The NAT also differentiates connections that internal hosts attempt to make to the same addresses/ports, by rewriting source ports. Through ALG, NATs can track multi-port protocols, making sure that the right data is delivered to the machine that requested it.
What the security researcher has discovered is that it is possible to “bypass victim NAT and connect directly back to any port on victim’s machine, exposing previously protected/hidden services.”

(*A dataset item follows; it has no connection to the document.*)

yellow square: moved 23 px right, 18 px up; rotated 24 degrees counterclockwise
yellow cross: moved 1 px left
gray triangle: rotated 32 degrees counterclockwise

Such an attack, Kamkar says, starts with the victim visiting a malicious website or being served a malicious ad and continues with the victim’s internal IP address being extracted (via WebRTC over HTTPS or by performing a web-based TCP timing attack) and sent to the server.
Next, large TCP/UDP beacons are sent to overflow packet size and cause packet segmentation, and a “SIP packet” that contains the internal IP is generated, triggering APG connection tracking. The “SIP packet” ends up in its own TCP packet, without an accompanying HTTP header, and the TCP/UDP ports defined in packet are opened.
At this point, the ALG port forwards to the attacker-defined ports, as it is tricked into considering the port opened by the victim machine. The “attacker can now bypass victim NAT and connect directly back to any port on victim’s machine, exposing previously protected/hidden services,” the researcher notes.
The attacker can check the rewritten packets on the server and automatically tell the client that the SIP packet was not as expected if the public IP address is not in it. Once the packet is in the expected boundary, the NAT is tricked that the SIP registration is legitimate and coming from a SIP client on the victim’s machine.
The SIP response from the server is hidden within an HTTP response to ensure it doesn’t trigger browser protections, deceiving the NAT into opening the port in the original packet sent by the victim, and tricking the router into forwarding the attacker-defined ports back to the internal victim.
“All from simply browsing to a website. Attack complete. Attacker can now connect to arbitrary TCP/UDP services running on victim,” the researcher concludes.